To judge the strangeness of this window, compare it with a window in Rendcomb Church, Gloucestershire. This, dating from a little earlier (1895), depicts the Supper at Emmaus, on the evening of the Resurrection. Again the roofs and towers of Jerusalem form a backdrop to the scene, but this time our viewpoint is not looking up to the face of Christ and then to the top of the cross and the bowed head of the dying Christ; now we are looking at him at eye-level across the table. So we look down onto the rather crudely drawn cottage loaf, from which Jesus has pulled the top-knot in the act of breaking bread. (We’ll overlook the fact that the bread should have been unleavened.) In the distance, blue-grey Jerusalem is silhouetted against the hills in the background: no silver staining there.  And the whole scene is framed by a kind of pergola supporting a vine dripping with huge pendulous bunches of grapes. One has only to contrast the range of colours in the Rendcomb window with the austerity of the Wakehurst palette, to see how striking this endangered window is.

 

It’s endangered because the architectural consultants who are advising the National Trust on what to do about Wakehurst Place want to take the Kempe windows out of the Chapel, so that the space can be (dread word!) ‘re-purposed’. They don’t like the fact that below the stained glass, the lower part of the three-light window has been blanked out with a stone infill, which, from the outside, looks rather clumsy. This was hardly Kempe’s fault: I assume that the infilling had been done originally to accommodate a tall reredos behind the altar and that the window, when designed by the Kempe Studio, was intended to come to the top of the reredos, and no lower.
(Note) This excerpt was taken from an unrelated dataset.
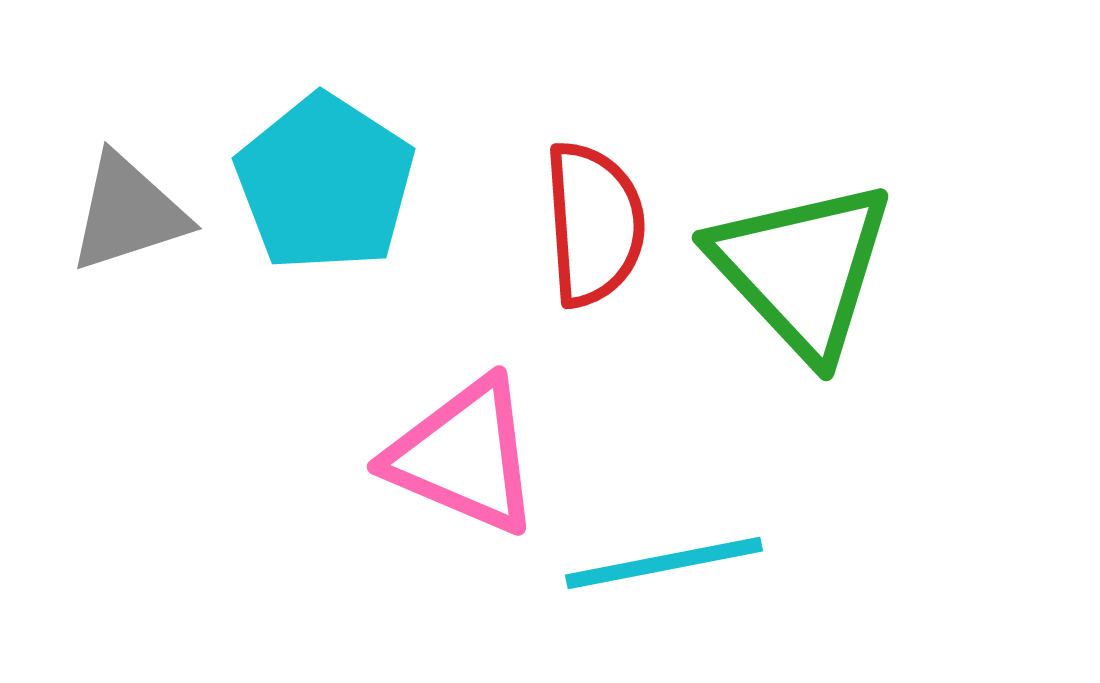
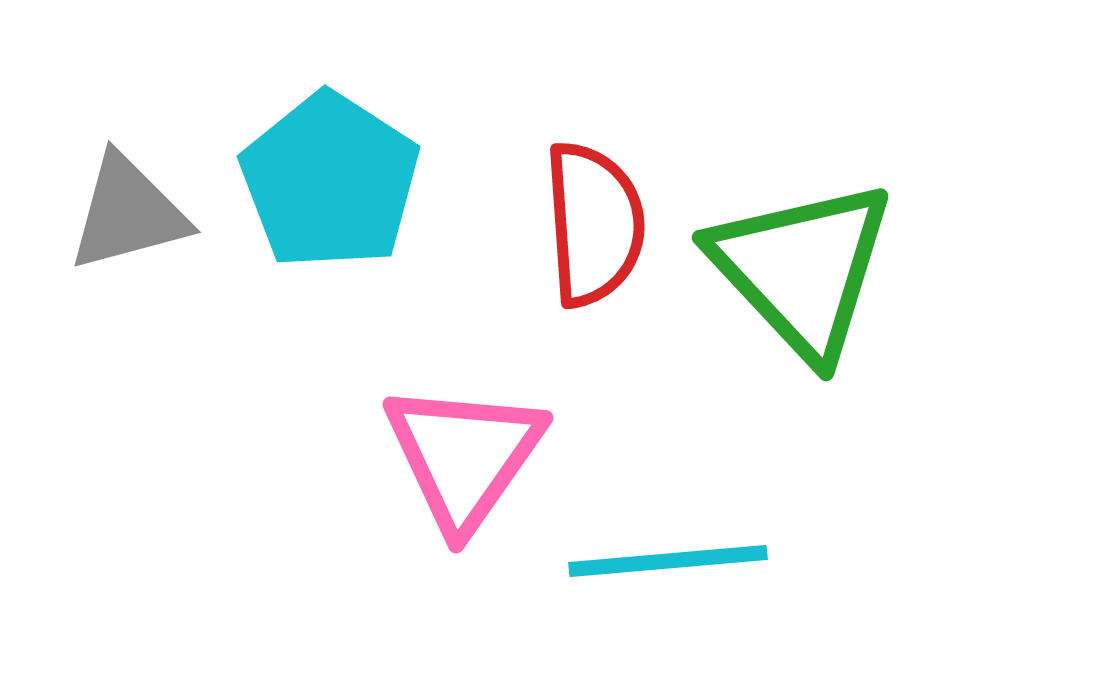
cyan pentagon: moved 5 px right, 2 px up
gray triangle: rotated 3 degrees clockwise
pink triangle: rotated 42 degrees clockwise
cyan line: moved 4 px right, 2 px up; rotated 6 degrees clockwise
The reredos has disappeared, of course, along with everything else that once gave the Chapel meaning – except the stained glass. To remove the glass would be absolutely the wrong thing to do. It should stay.

 

Adrian Barlow

 

[illustrations: (i and ii) East window, Wakehurst Place, Sussex, by the Kempe Studio, 1905; (iii) Annunciation roundel, formerly at Old Place, Lindfield, and now at Wightwick Manor (courtesy, the National Trust); (iv) The Supper at Emmaus window, Rendcomb Church, Gloucestershire, Kempe, 1895. Photographs © the author.